[Extracted page text data]
*** Begin section ***

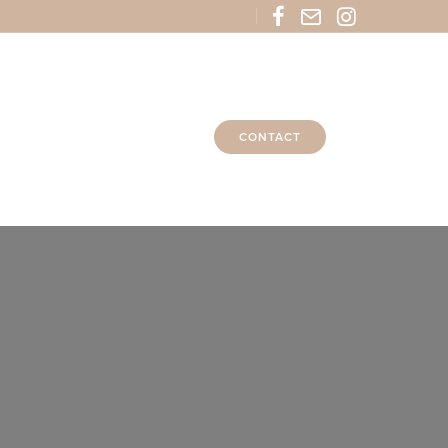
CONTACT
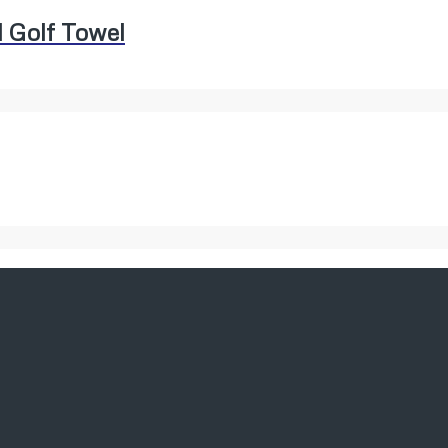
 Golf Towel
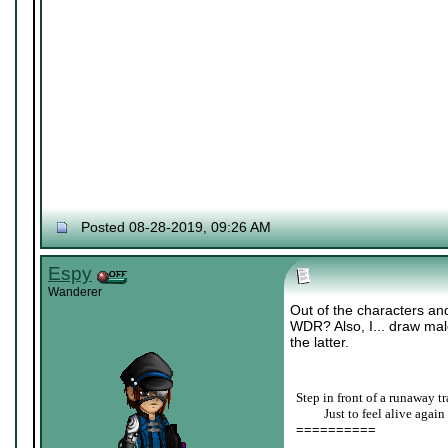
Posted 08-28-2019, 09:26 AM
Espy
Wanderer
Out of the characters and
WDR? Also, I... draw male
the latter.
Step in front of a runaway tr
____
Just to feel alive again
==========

*** End section ***

- [About this exercise]: Transcribe all the lines above exactly, apart from the pictures.

- [Solution to this task]:
CONTACT
 Golf Towel
Posted 08-28-2019, 09:26 AM
Espy
Wanderer
Out of the characters and
WDR? Also, I... draw male
the latter.
Step in front of a runaway tr
____
Just to feel alive again
==========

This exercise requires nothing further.